I have no far-reaching wisdom on spirituality. As an ordinary human, I live within the web of attachments. I have no material property to keep me wanting more, all I have is just a few people whom I owe everything for what they are to me. To them, I remain attached.
But, of all the 7 billion people in the world, why is it so that, my mother has to suffer a lot and why I am not able to do much to ease her pain? She is the most wonderful person to me. When I was sick, she felt the pain more than she could endure and worried to the extent that she even fell ill herself, yet she never even mentions what she had gone through.
She started loving me from the time I was developing inside her despite drowsy and sluggish times she had been through. She underwent all kinds of pain to give birth and then let me relied on her milk for my life and nourishment. It is said that the milk is a transformation of mother’s blood and each child drinks 1200 gallons of its mother’s milk. Seven of us had 8400 gallons from her. Today, she looks worn and fatigued not just because of her age but also because of this drain. Parents’ love indeed is boundless and limitless that one can never repay them. My parents had gone out of their ways to give me a healthy life and taught valuable lessons in life. I am only thinking ‘Am I doing enough for them’.
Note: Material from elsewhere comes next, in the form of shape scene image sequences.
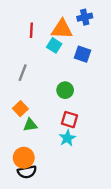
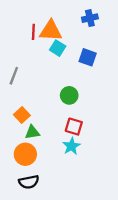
orange triangle: (62, 29) -> (51, 31), moved
gray line: (23, 73) -> (14, 76), moved
orange circle: (24, 158) -> (25, 154), moved

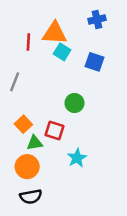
red line: (33, 32) -> (28, 42), moved
red square: (74, 127) -> (55, 130), moved

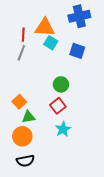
blue cross: (97, 19) -> (79, 16), size x1.5
gray line: (15, 82) -> (21, 53), moved
red square: (55, 130) -> (58, 106), moved, turned 35

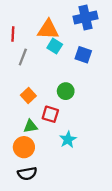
red line: (23, 35) -> (13, 34), moved
orange square: (19, 102) -> (28, 96), moved
red square: (58, 106) -> (50, 114), moved, turned -35

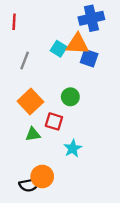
orange triangle: (48, 30) -> (77, 44), moved
red line: (13, 34) -> (14, 22), moved
orange square: (28, 96) -> (30, 102), size x1.5
orange circle: (24, 147) -> (42, 177), moved

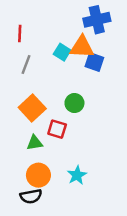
red line: (14, 22) -> (20, 33), moved
cyan star: (73, 148) -> (77, 175), moved
orange circle: (42, 177) -> (38, 175), moved

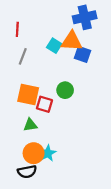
orange square: (32, 108) -> (28, 94), turned -35
red square: (57, 129) -> (44, 104), moved
cyan star: (77, 175) -> (48, 153), moved

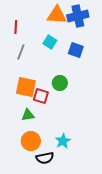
orange triangle: (72, 41) -> (57, 15), moved
cyan star: (48, 153) -> (63, 141), moved
black semicircle: (27, 172) -> (45, 158), moved

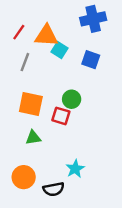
orange triangle: (57, 15) -> (46, 36), moved
red line: (16, 27) -> (19, 32), turned 32
red square: (41, 96) -> (61, 116), moved
orange circle: (31, 141) -> (24, 177), moved

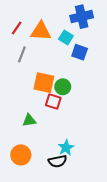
cyan square: (60, 50) -> (66, 38), moved
orange square: (31, 104) -> (44, 83), moved
black semicircle: (54, 189) -> (58, 161), moved

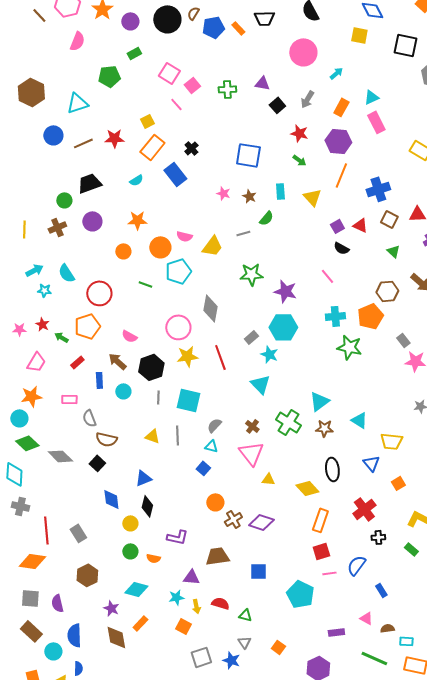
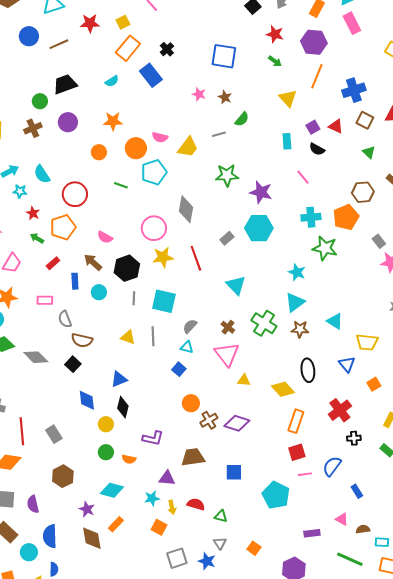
red star: (114, 138) -> (90, 23), moved
cyan rectangle: (280, 191) -> (287, 141), moved
red star: (42, 324) -> (33, 213), moved
cyan star: (269, 354) -> (297, 272), moved

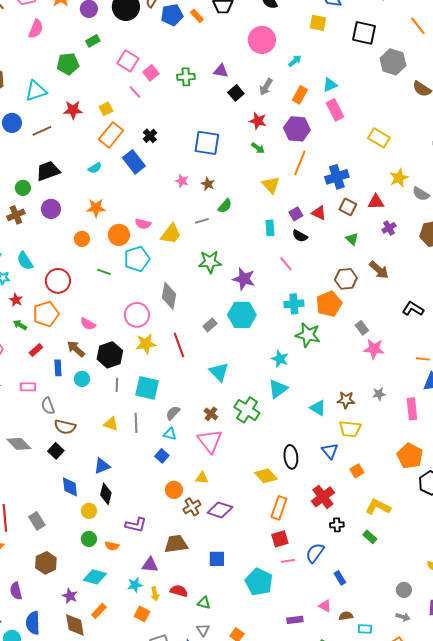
brown star: (300, 329) -> (346, 400), moved
yellow triangle: (244, 380) -> (202, 478), moved

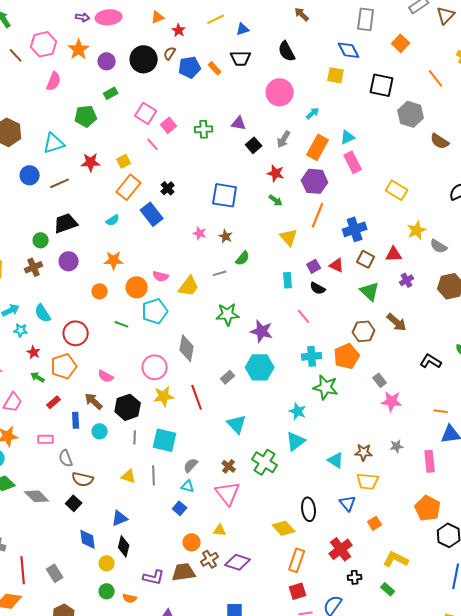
orange rectangle: (300, 95) -> (318, 147), size x1.4
green triangle: (352, 239) -> (370, 291), size x1.5
brown trapezoid: (176, 544) -> (184, 572), moved

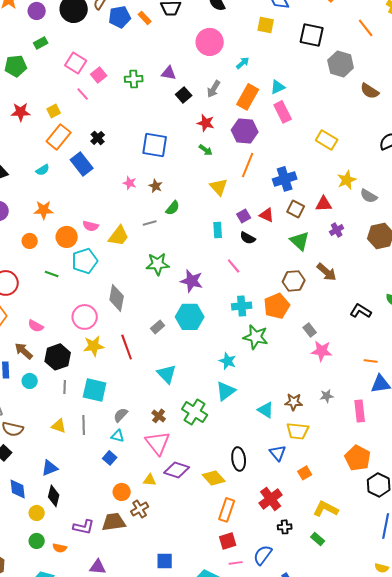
purple diamond: (238, 562) -> (177, 470), moved

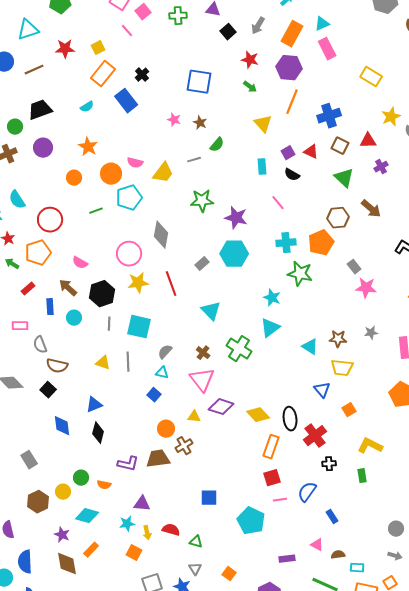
orange star: (44, 210) -> (88, 147), turned 30
green line: (52, 274) -> (96, 211), turned -40
black ellipse: (239, 459) -> (290, 419), moved
yellow circle: (37, 513) -> (63, 492), moved
green rectangle: (318, 539) -> (362, 476), turned 40

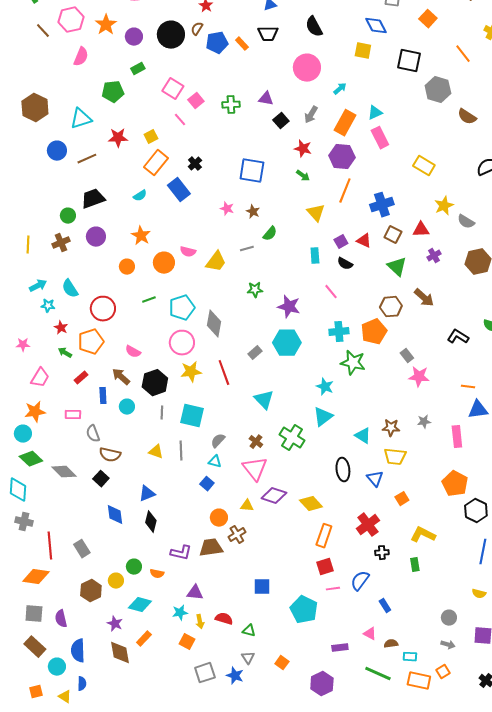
cyan pentagon: (129, 198) -> (182, 308), moved
green star: (202, 201) -> (255, 290), size x0.7
black ellipse: (290, 419) -> (343, 470), moved

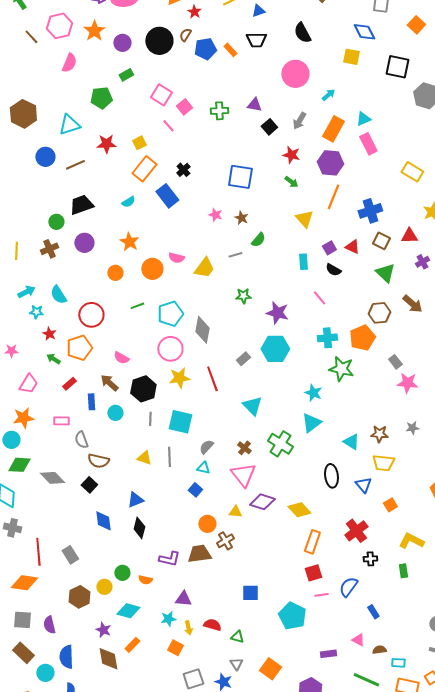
green diamond: (31, 459) -> (19, 465), turned -40
orange square: (282, 663) -> (270, 669), size x1.5

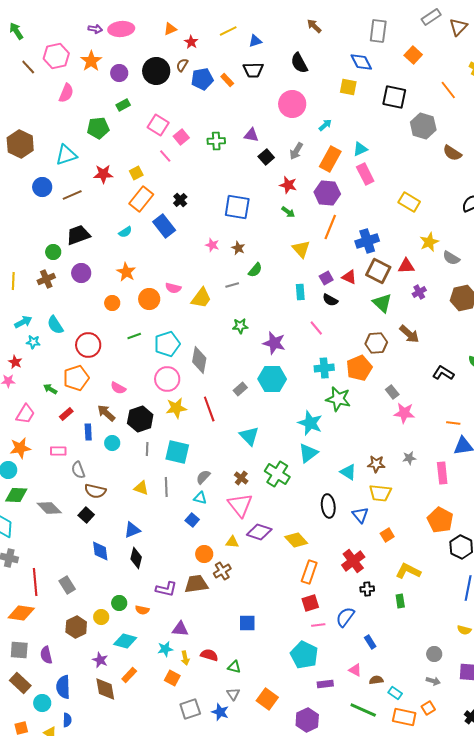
brown square: (381, 241) -> (378, 271), size x1.4
red star: (49, 334) -> (15, 362), moved
cyan star: (313, 393) -> (310, 423), size x1.4
cyan pentagon: (292, 616) -> (304, 655), moved
cyan rectangle: (398, 663) -> (395, 693), turned 32

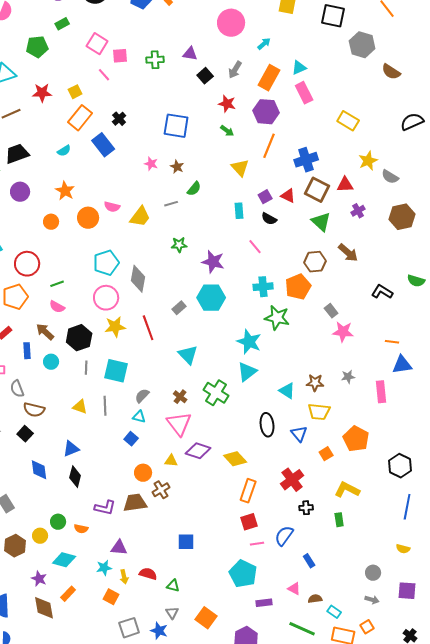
pink square: (181, 137) -> (120, 56), turned 35
green line: (134, 336) -> (57, 284), moved
orange pentagon: (440, 520) -> (356, 439), moved

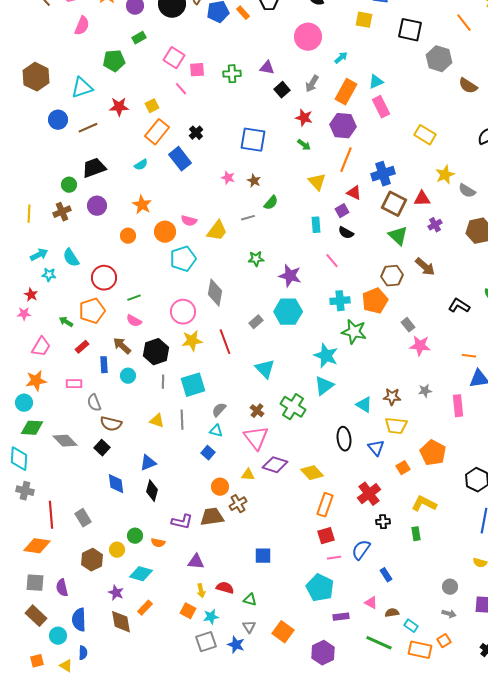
red triangle: (288, 196) -> (354, 193), moved
cyan pentagon: (106, 263) -> (183, 259), moved
cyan square: (116, 371) -> (193, 385), turned -30
cyan star: (104, 568) -> (211, 617), moved

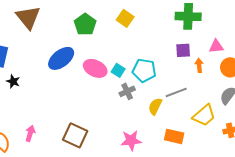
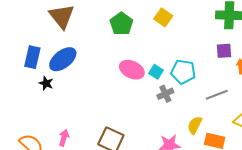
blue ellipse: (61, 58) -> (63, 59), moved
yellow semicircle: (155, 106) -> (195, 125), moved

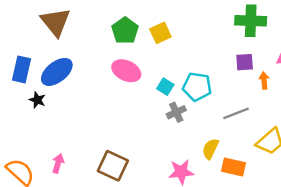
yellow square: (163, 17) -> (160, 33), moved, turned 30
pink ellipse: (132, 70) -> (126, 71), moved

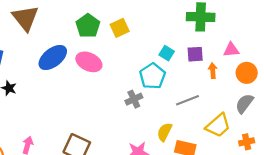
blue ellipse: (57, 72) -> (53, 57), moved
cyan square: (165, 87) -> (167, 53), moved
cyan pentagon: (197, 87) -> (152, 76), turned 30

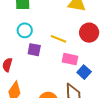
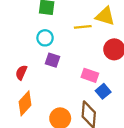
yellow line: (58, 39) -> (83, 27), moved, turned -35

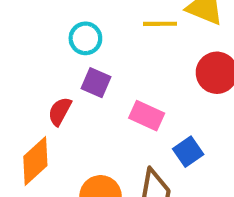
red semicircle: (21, 73) -> (60, 111), moved
pink rectangle: (90, 75) -> (147, 116), moved

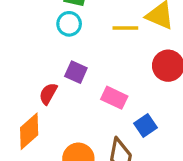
cyan circle: (85, 38) -> (69, 24), moved

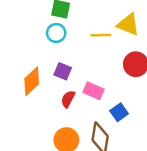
red semicircle: (48, 94) -> (68, 99), moved
orange diamond: (29, 131) -> (32, 81), moved

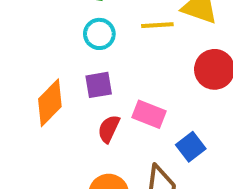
cyan circle: (56, 33) -> (99, 34), moved
purple square: (63, 71) -> (99, 85), turned -30

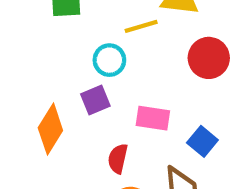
cyan circle: (99, 34) -> (109, 60), moved
red semicircle: (109, 129) -> (118, 159), moved

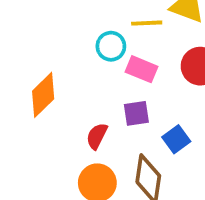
purple square: (95, 100) -> (136, 113), moved
pink rectangle: (153, 118) -> (141, 69), moved

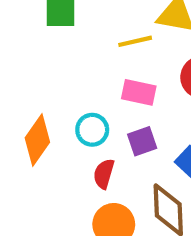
cyan circle: (111, 46) -> (92, 130), moved

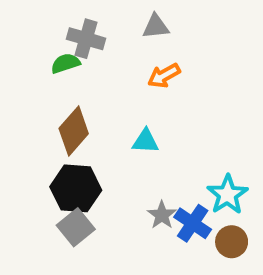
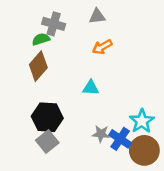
brown diamond: (74, 131) -> (38, 66), moved
gray star: (162, 215) -> (101, 134), turned -30
brown circle: (232, 242) -> (144, 150), size x1.5

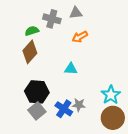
gray cross: (54, 24) -> (52, 19), moved
blue cross: (120, 139) -> (64, 109), moved

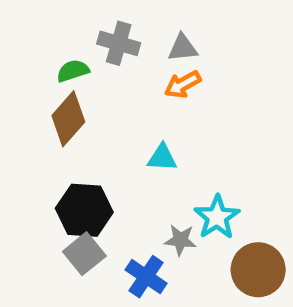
gray triangle: (76, 13) -> (183, 48), moved
cyan star: (111, 95) -> (217, 217), moved
blue cross: (64, 109) -> (146, 277), moved

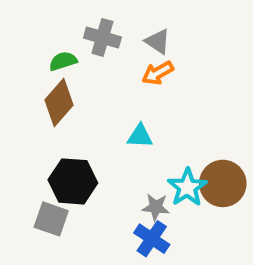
gray triangle: (183, 48) -> (158, 41), turned 40
gray square: (84, 254) -> (51, 219), moved, turned -32
brown circle: (258, 270) -> (223, 183), moved
blue cross: (146, 277) -> (152, 239), moved

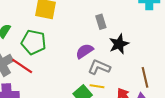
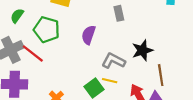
black star: (119, 44) -> (142, 50), moved
purple semicircle: (85, 51) -> (89, 35), moved, turned -42

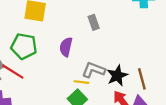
black star: (142, 50) -> (117, 76), moved
yellow line: (110, 81) -> (81, 82), moved

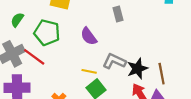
purple semicircle: (66, 47) -> (89, 36), turned -54
yellow line: (81, 82) -> (89, 71), moved

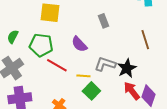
red line: (34, 57) -> (57, 65), moved
brown line: (162, 74) -> (145, 40), moved

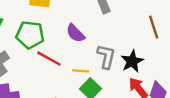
gray L-shape: (105, 64) -> (106, 57), turned 85

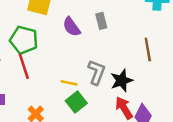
purple semicircle: (75, 33) -> (72, 27), moved
red line: (49, 59) -> (24, 66), moved, turned 35

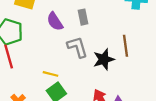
gray L-shape: (97, 72) -> (77, 47), moved, turned -40
black star: (122, 80) -> (104, 59), moved

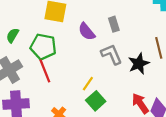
yellow line: (50, 74) -> (88, 84), turned -64

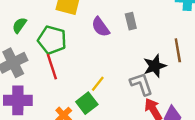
gray L-shape: (111, 54) -> (141, 84), moved
green square: (96, 101) -> (87, 103), moved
Oh! The god of longevity, please grant the epitome of longevity to my bedridden mother. I would not mind for not having more. Please ..., let me continue to posses what I have. I am just an ordinary being and it is not easy for me to let go my attachments in a very casual way though I know all good things must come to an end. Now is not the time for parting.
Sitting helplessly beside the bed where she lays confined, it is really a nerve breaking.